▸ Material to process
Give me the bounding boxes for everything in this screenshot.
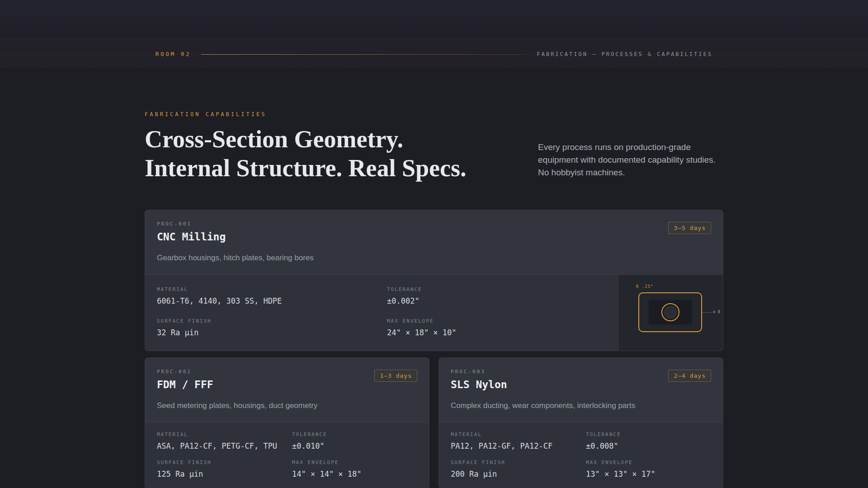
page-title-line2: Internal Structure. Real Specs. [145, 155, 466, 182]
hero-description: Every process runs on production-grade e… [538, 141, 723, 183]
spec-tolerance: TOLERANCE ±0.008" [586, 432, 711, 450]
spec-value: PA12, PA12-GF, PA12-CF [451, 441, 586, 450]
drawing-bore-inner [664, 306, 677, 319]
drawing-radius-callout: R .25" [636, 284, 654, 289]
spec-value: 125 Ra μin [157, 469, 292, 479]
card-header: PROC-001 CNC Milling Gearbox housings, h… [145, 210, 723, 274]
spec-label: MAX ENVELOPE [292, 460, 417, 465]
spec-value: 13" × 13" × 17" [586, 469, 711, 479]
spec-surface-finish: SURFACE FINISH 32 Ra μin [157, 318, 387, 337]
spec-value: 32 Ra μin [157, 328, 387, 337]
spec-label: TOLERANCE [586, 432, 711, 437]
card-header: PROC-002 FDM / FFF Seed metering plates,… [145, 358, 429, 422]
spec-label: SURFACE FINISH [157, 318, 387, 324]
spec-label: SURFACE FINISH [157, 460, 292, 465]
drawing-bore-circle [661, 303, 679, 321]
spec-value: 24" × 18" × 10" [387, 328, 607, 337]
spec-value: ±0.002" [387, 296, 607, 305]
divider-line [201, 54, 522, 55]
spec-label: TOLERANCE [387, 286, 607, 292]
section-header-label: FABRICATION — PROCESSES & CAPABILITIES [537, 51, 712, 57]
drawing-diameter-callout: ⌀ 8 [713, 310, 720, 314]
spec-material: MATERIAL PA12, PA12-GF, PA12-CF [451, 432, 586, 450]
card-header: PROC-003 SLS Nylon Complex ducting, wear… [439, 358, 723, 422]
top-band [0, 0, 868, 39]
lead-time-badge: 2–4 days [668, 370, 711, 382]
process-card-sls-nylon: PROC-003 SLS Nylon Complex ducting, wear… [439, 357, 723, 488]
spec-value: ±0.010" [292, 441, 417, 450]
hero-eyebrow: FABRICATION CAPABILITIES [145, 111, 466, 117]
spec-grid: MATERIAL PA12, PA12-GF, PA12-CF TOLERANC… [439, 422, 723, 488]
hero-title-block: FABRICATION CAPABILITIES Cross-Section G… [145, 111, 466, 183]
lead-time-badge: 3–5 days [668, 222, 711, 234]
process-description: Seed metering plates, housings, duct geo… [157, 401, 417, 410]
process-description: Complex ducting, wear components, interl… [451, 401, 711, 410]
hero-section: FABRICATION CAPABILITIES Cross-Section G… [145, 70, 723, 183]
spec-max-envelope: MAX ENVELOPE 24" × 18" × 10" [387, 318, 607, 337]
spec-value: ASA, PA12-CF, PETG-CF, TPU [157, 441, 292, 450]
section-header-strip: ROOM 02 FABRICATION — PROCESSES & CAPABI… [0, 39, 868, 70]
section-header-inner: ROOM 02 FABRICATION — PROCESSES & CAPABI… [145, 39, 723, 69]
spec-tolerance: TOLERANCE ±0.010" [292, 432, 417, 450]
main-content: FABRICATION CAPABILITIES Cross-Section G… [145, 70, 723, 488]
drawing-part-outline [638, 292, 702, 332]
page-title-line1: Cross-Section Geometry. [145, 126, 403, 153]
lead-time-badge: 1–3 days [374, 370, 417, 382]
spec-value: 14" × 14" × 18" [292, 469, 417, 479]
spec-surface-finish: SURFACE FINISH 125 Ra μin [157, 460, 292, 479]
spec-label: MATERIAL [451, 432, 586, 437]
card-row: PROC-002 FDM / FFF Seed metering plates,… [145, 357, 723, 488]
spec-label: MAX ENVELOPE [586, 460, 711, 465]
process-description: Gearbox housings, hitch plates, bearing … [157, 253, 711, 263]
drawing-dimension-line [702, 312, 712, 313]
page-title: Cross-Section Geometry. Internal Structu… [145, 125, 466, 183]
spec-max-envelope: MAX ENVELOPE 13" × 13" × 17" [586, 460, 711, 479]
spec-max-envelope: MAX ENVELOPE 14" × 14" × 18" [292, 460, 417, 479]
spec-label: TOLERANCE [292, 432, 417, 437]
spec-label: SURFACE FINISH [451, 460, 586, 465]
process-name: CNC Milling [157, 231, 711, 243]
spec-value: ±0.008" [586, 441, 711, 450]
spec-surface-finish: SURFACE FINISH 200 Ra μin [451, 460, 586, 479]
process-card-cnc-milling: PROC-001 CNC Milling Gearbox housings, h… [145, 210, 723, 351]
process-cards: PROC-001 CNC Milling Gearbox housings, h… [145, 210, 723, 488]
spec-grid: MATERIAL ASA, PA12-CF, PETG-CF, TPU TOLE… [145, 422, 429, 488]
spec-label: MATERIAL [157, 286, 387, 292]
spec-grid: MATERIAL 6061-T6, 4140, 303 SS, HDPE TOL… [145, 275, 619, 351]
technical-drawing-panel: R .25" ⌀ 8 [619, 275, 723, 351]
spec-tolerance: TOLERANCE ±0.002" [387, 286, 607, 305]
process-card-fdm-fff: PROC-002 FDM / FFF Seed metering plates,… [145, 357, 429, 488]
spec-material: MATERIAL ASA, PA12-CF, PETG-CF, TPU [157, 432, 292, 450]
room-tag: ROOM 02 [156, 51, 191, 57]
spec-value: 6061-T6, 4140, 303 SS, HDPE [157, 296, 387, 305]
spec-section: MATERIAL 6061-T6, 4140, 303 SS, HDPE TOL… [145, 274, 723, 351]
spec-material: MATERIAL 6061-T6, 4140, 303 SS, HDPE [157, 286, 387, 305]
spec-value: 200 Ra μin [451, 469, 586, 479]
process-id: PROC-001 [157, 221, 711, 227]
spec-label: MATERIAL [157, 432, 292, 437]
spec-label: MAX ENVELOPE [387, 318, 607, 324]
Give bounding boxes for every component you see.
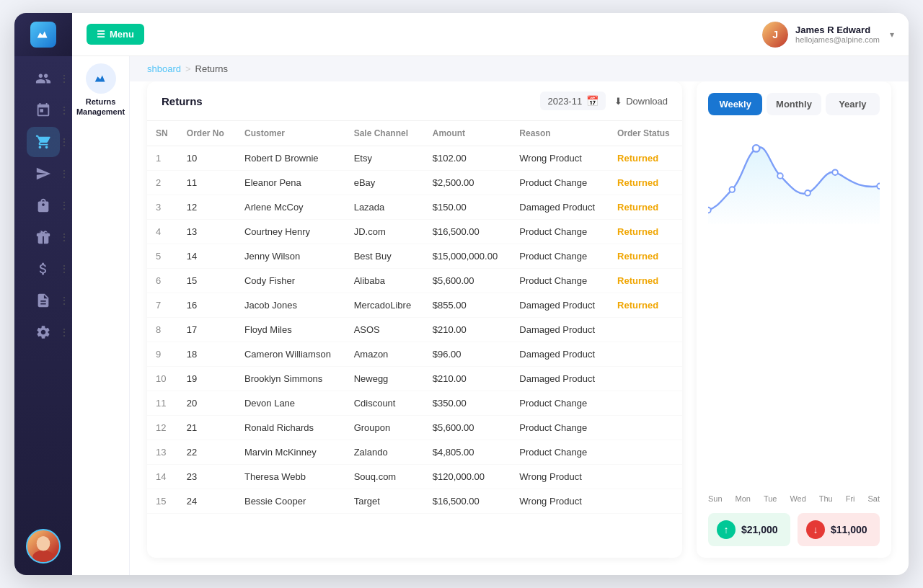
user-info: James R Edward hellojames@alpine.com: [795, 24, 880, 44]
cell-customer: Cody Fisher: [236, 269, 345, 293]
cell-order-no: 24: [178, 489, 236, 514]
topbar-right: J James R Edward hellojames@alpine.com ▾: [762, 22, 894, 48]
nav-item-send-wrap: ⋮: [14, 159, 72, 189]
sidebar-item-cart[interactable]: [27, 127, 60, 157]
cell-status: [609, 440, 682, 465]
cell-channel: Amazon: [345, 342, 424, 367]
cell-amount: $855.00: [424, 293, 511, 318]
cell-order-no: 22: [178, 440, 236, 465]
cell-customer: Arlene McCoy: [236, 195, 345, 220]
cell-amount: $102.00: [424, 146, 511, 171]
chart-card: Weekly Monthly Yearly: [697, 81, 891, 558]
table-row[interactable]: 15 24 Bessie Cooper Target $16,500.00 Wr…: [147, 489, 682, 514]
cell-order-no: 16: [178, 293, 236, 318]
date-filter[interactable]: 2023-11 📅: [540, 92, 606, 110]
svg-point-8: [832, 169, 838, 175]
cell-amount: $120,000.00: [424, 465, 511, 489]
sidebar-item-send[interactable]: [27, 159, 60, 189]
cell-customer: Cameron Williamson: [236, 342, 345, 367]
table-row[interactable]: 3 12 Arlene McCoy Lazada $150.00 Damaged…: [147, 195, 682, 220]
svg-point-7: [805, 190, 811, 196]
table-row[interactable]: 1 10 Robert D Brownie Etsy $102.00 Wrong…: [147, 146, 682, 171]
table-row[interactable]: 8 17 Floyd Miles ASOS $210.00 Damaged Pr…: [147, 318, 682, 342]
chart-day-labels: SunMonTueWedThuFriSat: [708, 490, 880, 503]
table-row[interactable]: 4 13 Courtney Henry JD.com $16,500.00 Pr…: [147, 220, 682, 244]
sidebar-item-users[interactable]: [27, 63, 60, 94]
col-customer: Customer: [236, 121, 345, 146]
cell-status: [609, 416, 682, 440]
cell-customer: Robert D Brownie: [236, 146, 345, 171]
cell-amount: $16,500.00: [424, 489, 511, 514]
cell-sn: 10: [147, 367, 178, 391]
download-icon: ⬇: [614, 96, 622, 107]
svg-point-4: [730, 187, 736, 192]
sidebar-item-calendar[interactable]: [27, 95, 60, 125]
sidebar-item-bag[interactable]: [27, 190, 60, 220]
cell-amount: $16,500.00: [424, 220, 511, 244]
cell-sn: 12: [147, 416, 178, 440]
chart-day-label: Sat: [867, 494, 880, 503]
returns-management-bar: ReturnsManagement: [72, 56, 130, 575]
user-email: hellojames@alpine.com: [795, 35, 880, 44]
chart-stats: ↑ $21,000 ↓ $11,000: [708, 513, 880, 546]
left-sidebar: ⋮ ⋮ ⋮: [14, 56, 72, 575]
svg-point-6: [777, 173, 783, 179]
cell-customer: Marvin McKinney: [236, 440, 345, 465]
cell-order-no: 15: [178, 269, 236, 293]
cell-customer: Jacob Jones: [236, 293, 345, 318]
sidebar-item-document[interactable]: [27, 285, 60, 316]
topbar: ☰ Menu J James R Edward hellojames@alpin…: [14, 13, 909, 56]
breadcrumb-home[interactable]: shboard: [147, 63, 181, 74]
cell-channel: Alibaba: [345, 269, 424, 293]
tab-yearly[interactable]: Yearly: [826, 93, 880, 115]
nav-dots-calendar: ⋮: [60, 106, 69, 115]
cell-status: [609, 391, 682, 416]
menu-button[interactable]: ☰ Menu: [87, 24, 144, 45]
table-row[interactable]: 10 19 Brooklyn Simmons Newegg $210.00 Da…: [147, 367, 682, 391]
table-row[interactable]: 11 20 Devon Lane Cdiscount $350.00 Produ…: [147, 391, 682, 416]
table-row[interactable]: 5 14 Jenny Wilson Best Buy $15,000,000.0…: [147, 244, 682, 269]
cell-order-no: 20: [178, 391, 236, 416]
cell-status: Returned: [609, 293, 682, 318]
cell-order-no: 18: [178, 342, 236, 367]
table-row[interactable]: 12 21 Ronald Richards Groupon $5,600.00 …: [147, 416, 682, 440]
sidebar-item-settings[interactable]: [27, 317, 60, 347]
cell-status: Returned: [609, 171, 682, 195]
table-row[interactable]: 13 22 Marvin McKinney Zalando $4,805.00 …: [147, 440, 682, 465]
cell-order-no: 13: [178, 220, 236, 244]
sidebar-item-gift[interactable]: [27, 222, 60, 252]
table-row[interactable]: 9 18 Cameron Williamson Amazon $96.00 Da…: [147, 342, 682, 367]
cell-customer: Theresa Webb: [236, 465, 345, 489]
cell-amount: $15,000,000.00: [424, 244, 511, 269]
cell-order-no: 17: [178, 318, 236, 342]
table-row[interactable]: 2 11 Eleanor Pena eBay $2,500.00 Product…: [147, 171, 682, 195]
sidebar-bottom-avatar: [26, 529, 61, 564]
cell-reason: Damaged Product: [511, 367, 609, 391]
sidebar-item-dollar[interactable]: [27, 254, 60, 284]
cell-channel: Souq.com: [345, 465, 424, 489]
svg-point-3: [708, 208, 711, 213]
chart-day-label: Fri: [846, 494, 855, 503]
download-button[interactable]: ⬇ Download: [614, 96, 668, 107]
stat-up-value: $21,000: [741, 524, 778, 535]
chart-tabs: Weekly Monthly Yearly: [708, 93, 880, 115]
col-sn: SN: [147, 121, 178, 146]
table-row[interactable]: 7 16 Jacob Jones MercadoLibre $855.00 Da…: [147, 293, 682, 318]
nav-dots-send: ⋮: [60, 169, 69, 178]
tab-monthly[interactable]: Monthly: [767, 93, 821, 115]
chevron-down-icon[interactable]: ▾: [890, 30, 894, 40]
cell-reason: Damaged Product: [511, 318, 609, 342]
cell-sn: 9: [147, 342, 178, 367]
cell-customer: Jenny Wilson: [236, 244, 345, 269]
cell-reason: Product Change: [511, 244, 609, 269]
cell-reason: Product Change: [511, 416, 609, 440]
cell-customer: Bessie Cooper: [236, 489, 345, 514]
breadcrumb-separator: >: [185, 63, 191, 74]
returns-table: SN Order No Customer Sale Channel Amount…: [147, 121, 682, 514]
cell-sn: 3: [147, 195, 178, 220]
tab-weekly[interactable]: Weekly: [708, 93, 762, 115]
menu-icon: ☰: [97, 29, 105, 40]
table-row[interactable]: 6 15 Cody Fisher Alibaba $5,600.00 Produ…: [147, 269, 682, 293]
table-row[interactable]: 14 23 Theresa Webb Souq.com $120,000.00 …: [147, 465, 682, 489]
topbar-left: ☰ Menu: [14, 13, 144, 56]
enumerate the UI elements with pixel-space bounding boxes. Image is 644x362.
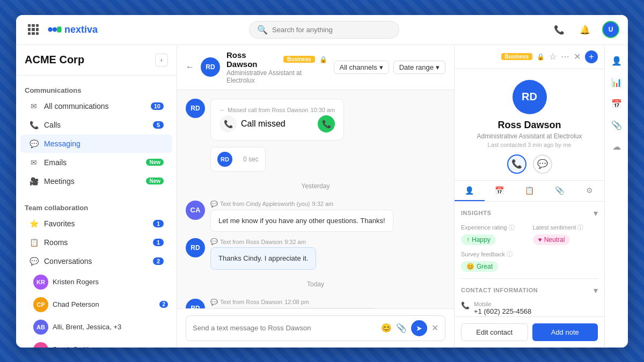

▸ Work instruction
Show each line of the listing that holds the string "Cameron".

▸ Task output
cell-customer: Cameron Williamson: [236, 342, 345, 367]
table-row[interactable]: 9 18 Cameron Williamson Amazon $96.00 Da…: [147, 342, 682, 367]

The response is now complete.